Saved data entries

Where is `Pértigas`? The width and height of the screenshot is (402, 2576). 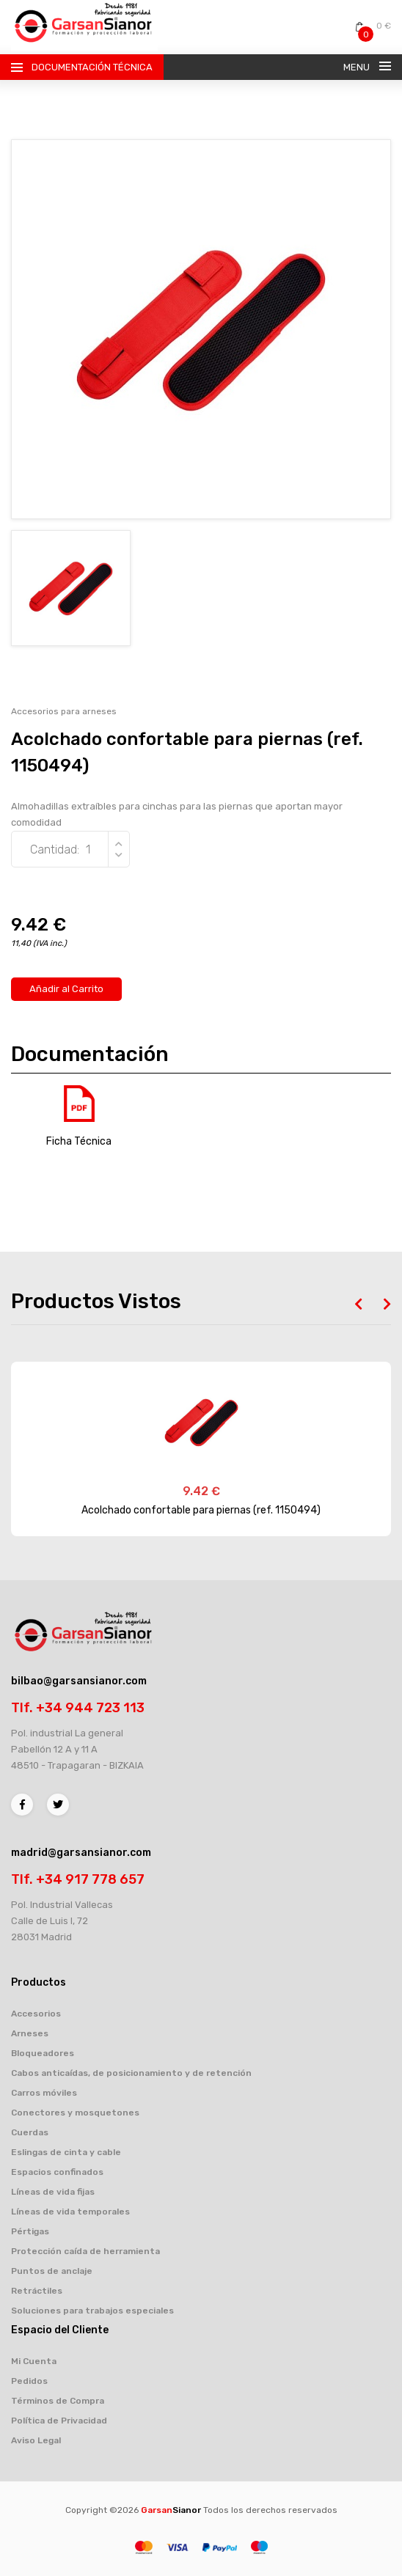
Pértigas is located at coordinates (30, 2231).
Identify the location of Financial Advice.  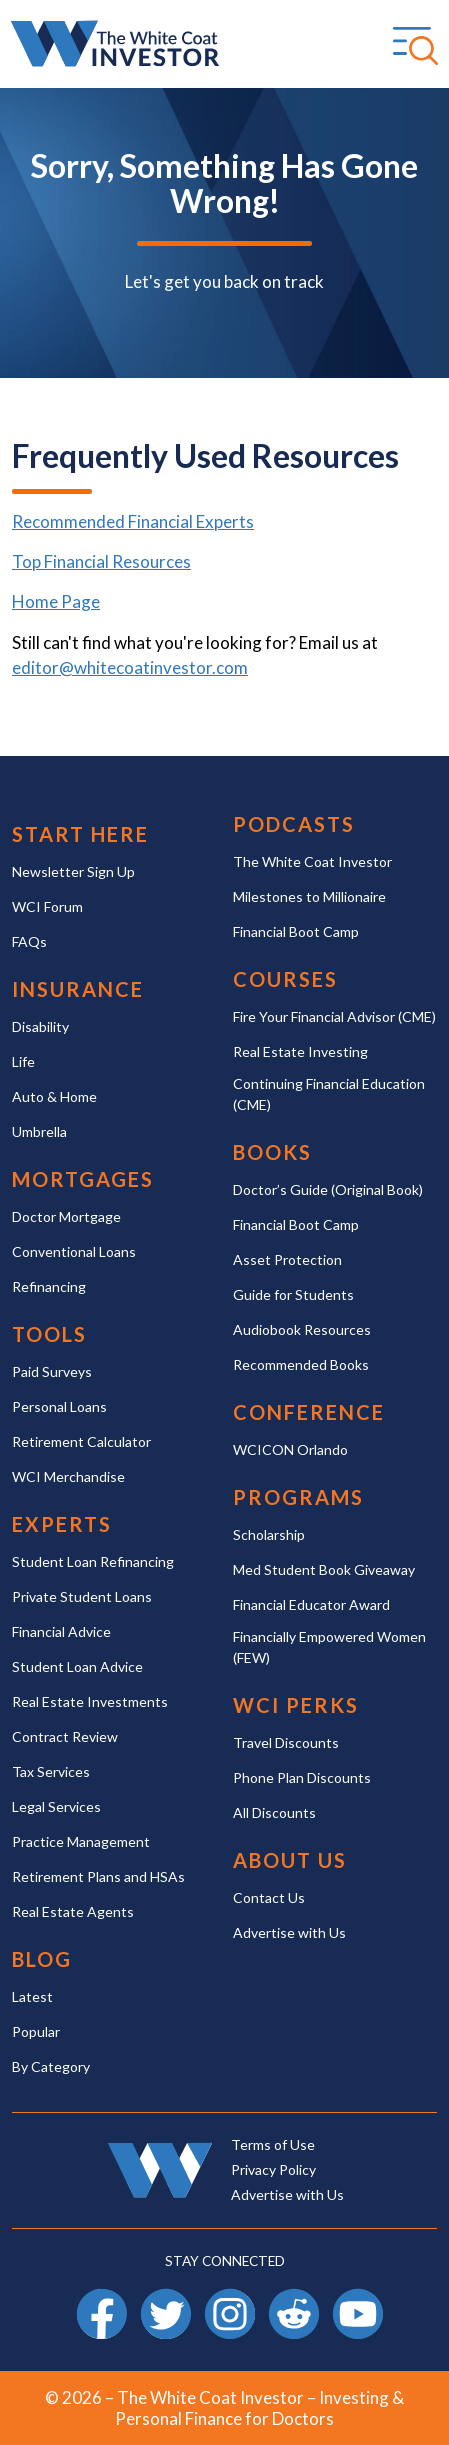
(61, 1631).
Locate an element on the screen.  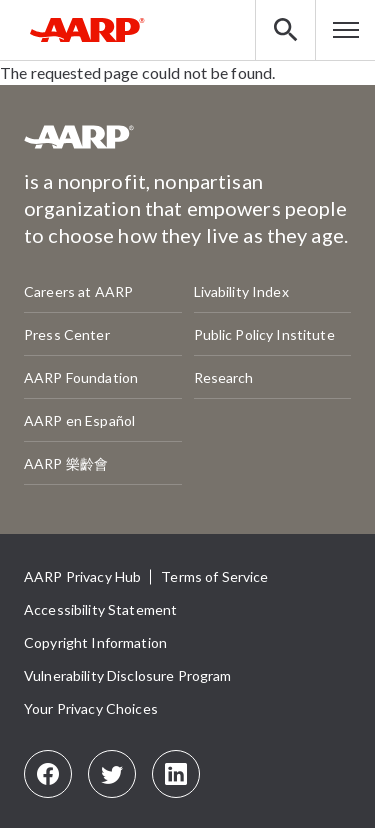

Exercise directions
Without including any picture, set down every line above exactly as it stands.

Answer below
Where is `Pértigas`? The width and height of the screenshot is (402, 2576). 
Pértigas is located at coordinates (30, 2231).
Identify the location of Financial Advice.  
(61, 1631).
Locate an element on the screen.  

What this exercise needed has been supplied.